→ Directions
Look through the material below. Copy every line with the string "section" in it.

→ Records shown
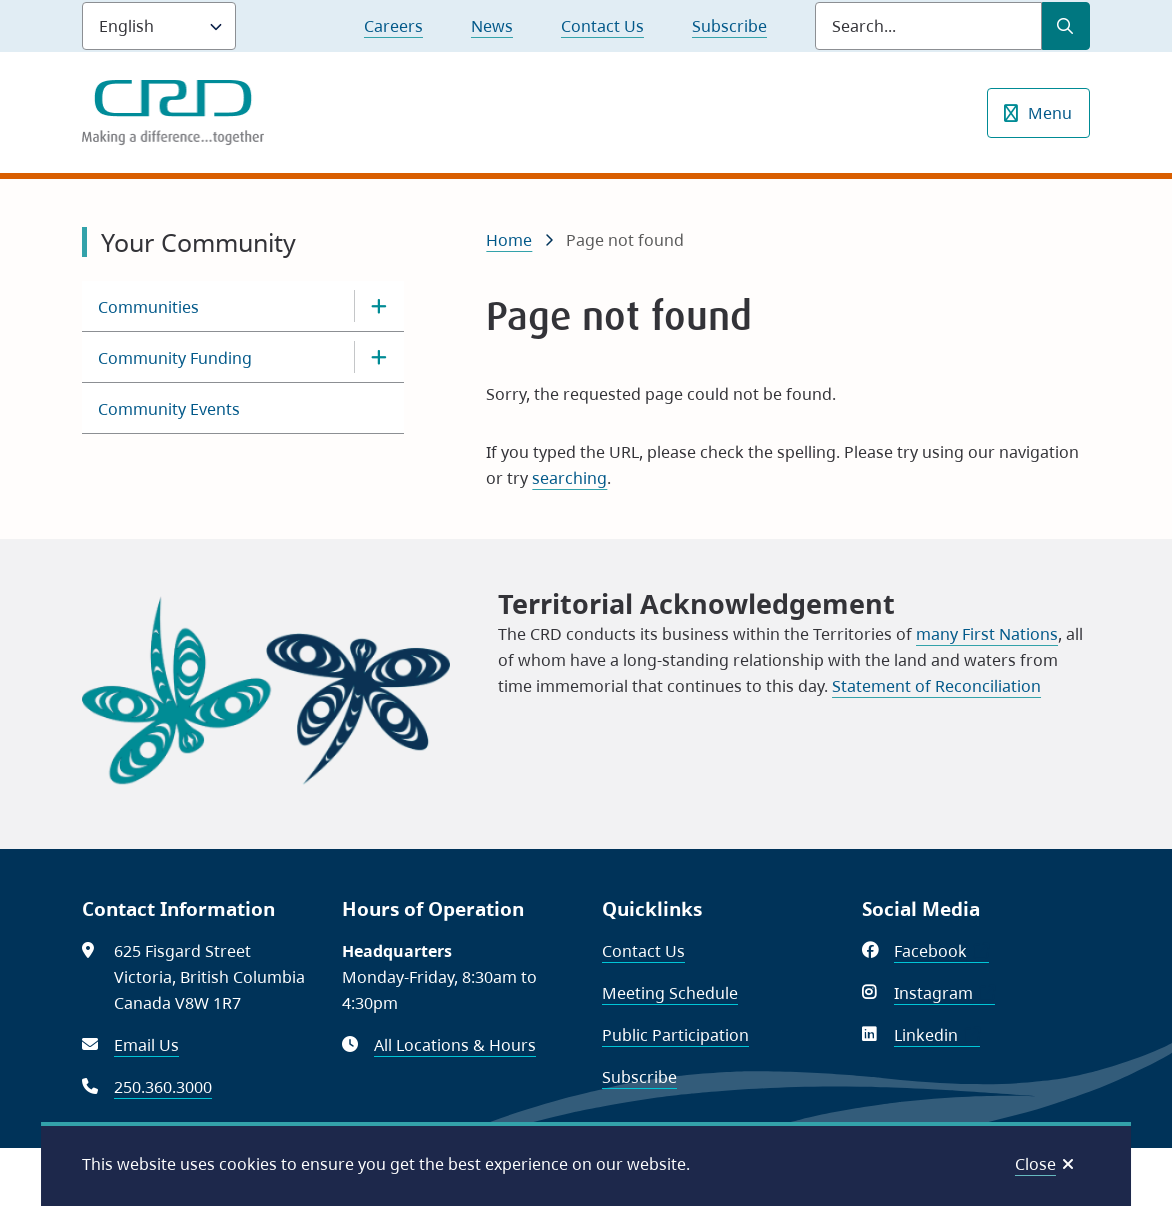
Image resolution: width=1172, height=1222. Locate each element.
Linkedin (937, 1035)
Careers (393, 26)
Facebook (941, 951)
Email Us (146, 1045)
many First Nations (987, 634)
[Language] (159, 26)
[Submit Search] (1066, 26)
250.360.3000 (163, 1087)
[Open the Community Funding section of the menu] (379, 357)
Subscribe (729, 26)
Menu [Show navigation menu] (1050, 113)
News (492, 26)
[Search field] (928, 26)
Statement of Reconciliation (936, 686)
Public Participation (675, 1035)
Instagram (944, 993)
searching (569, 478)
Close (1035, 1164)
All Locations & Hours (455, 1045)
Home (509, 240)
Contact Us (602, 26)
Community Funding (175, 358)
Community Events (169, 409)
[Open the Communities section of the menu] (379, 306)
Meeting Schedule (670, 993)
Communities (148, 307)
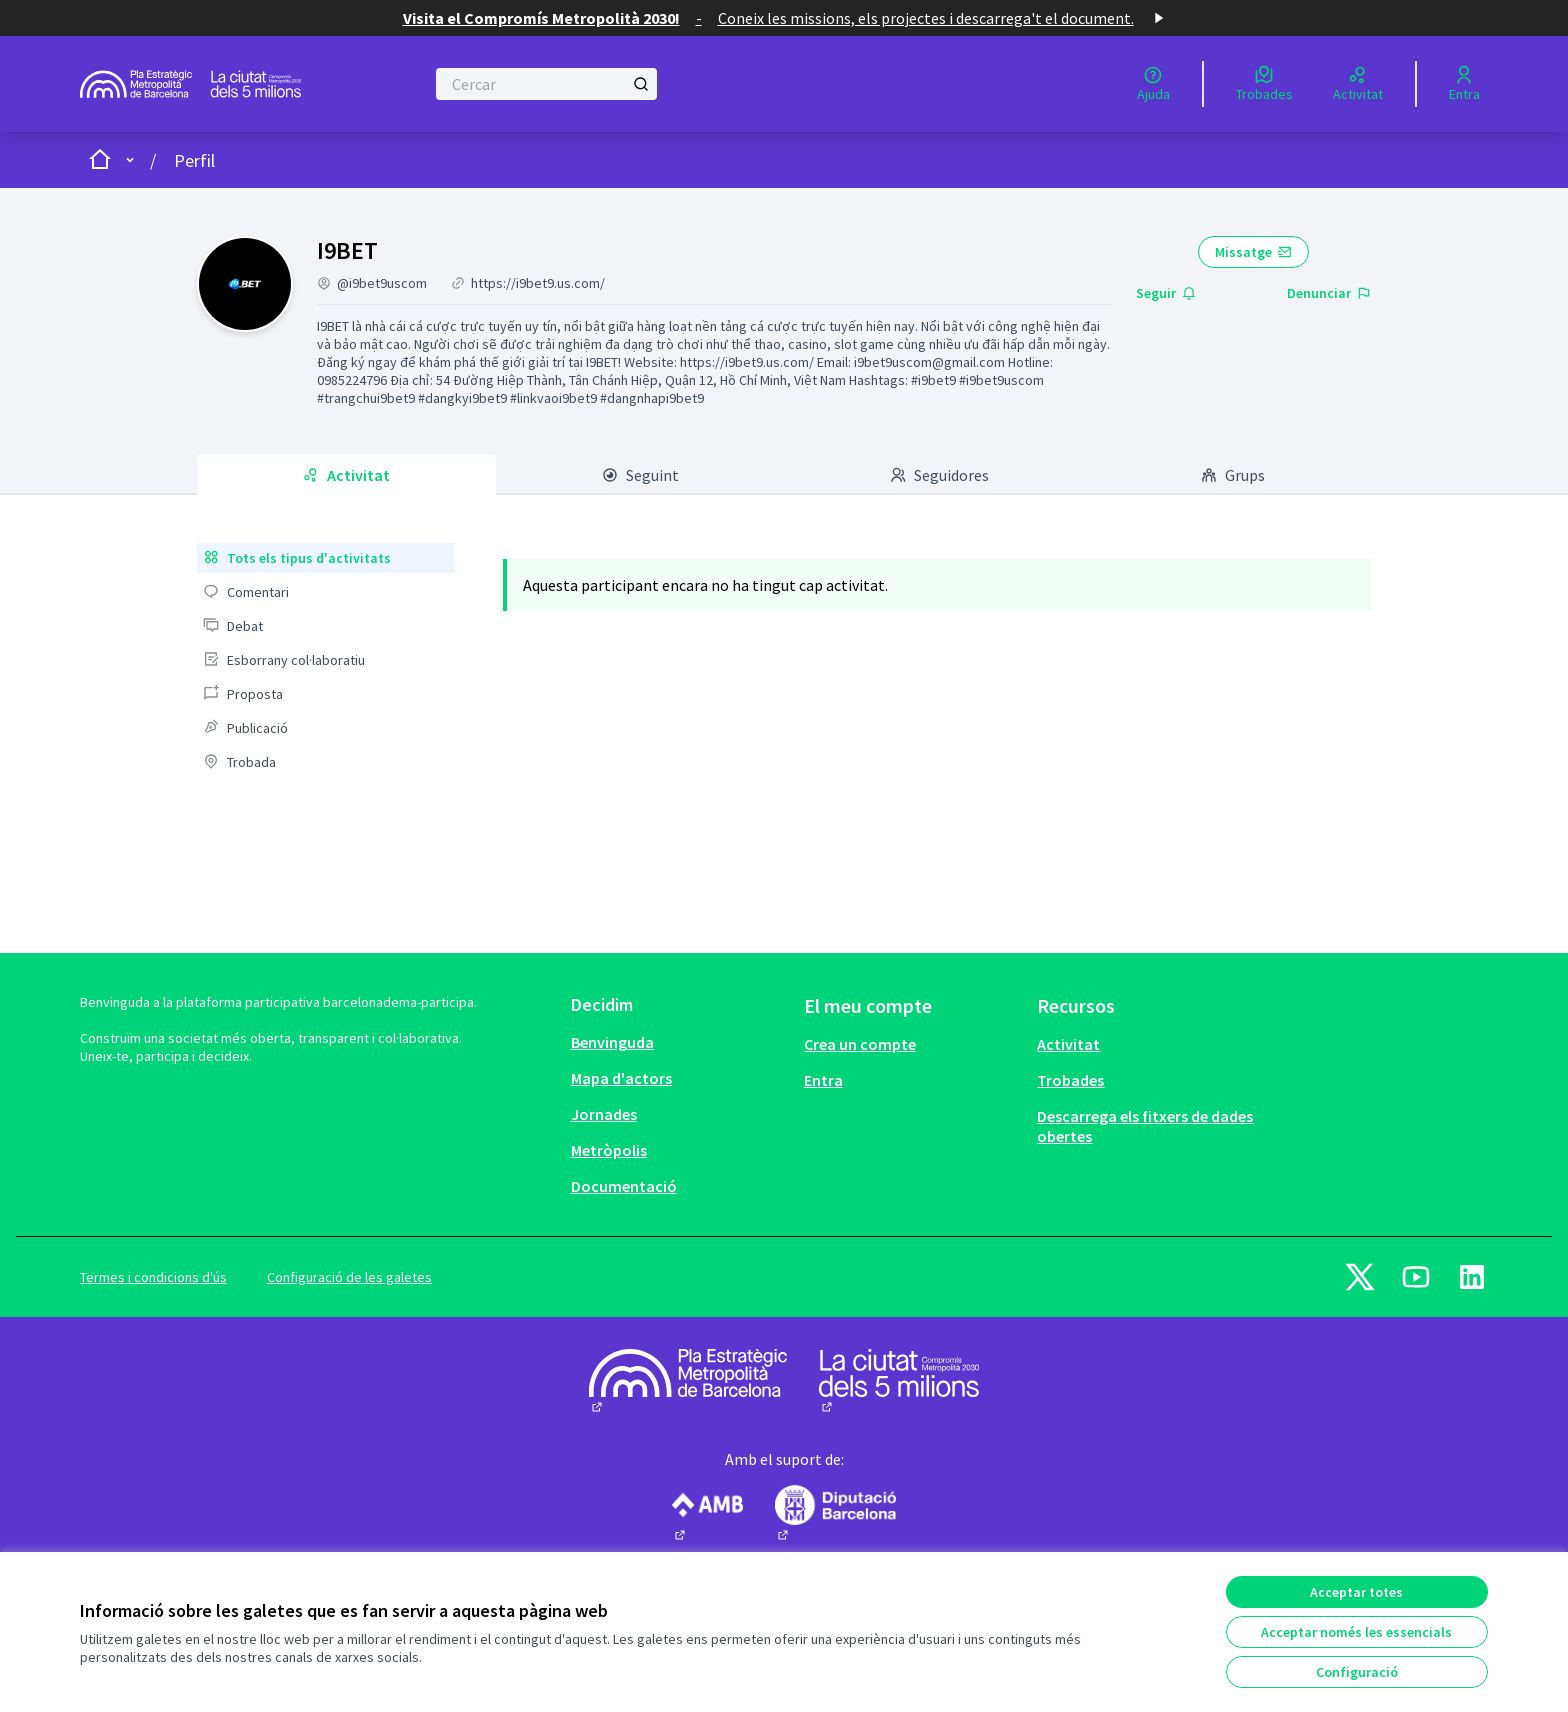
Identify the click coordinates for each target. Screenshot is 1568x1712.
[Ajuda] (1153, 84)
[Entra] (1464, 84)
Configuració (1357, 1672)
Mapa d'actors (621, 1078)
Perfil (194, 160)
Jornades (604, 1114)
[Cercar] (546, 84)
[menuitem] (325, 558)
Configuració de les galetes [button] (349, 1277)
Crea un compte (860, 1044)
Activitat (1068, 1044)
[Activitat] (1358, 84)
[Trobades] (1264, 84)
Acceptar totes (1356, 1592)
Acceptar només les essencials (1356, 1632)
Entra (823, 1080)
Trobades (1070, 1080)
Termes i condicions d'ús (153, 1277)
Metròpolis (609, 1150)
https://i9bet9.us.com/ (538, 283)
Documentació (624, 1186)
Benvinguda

→ Task answer
[Open the Community Funding section of the menu] (379, 357)
[Open the Communities section of the menu] (379, 306)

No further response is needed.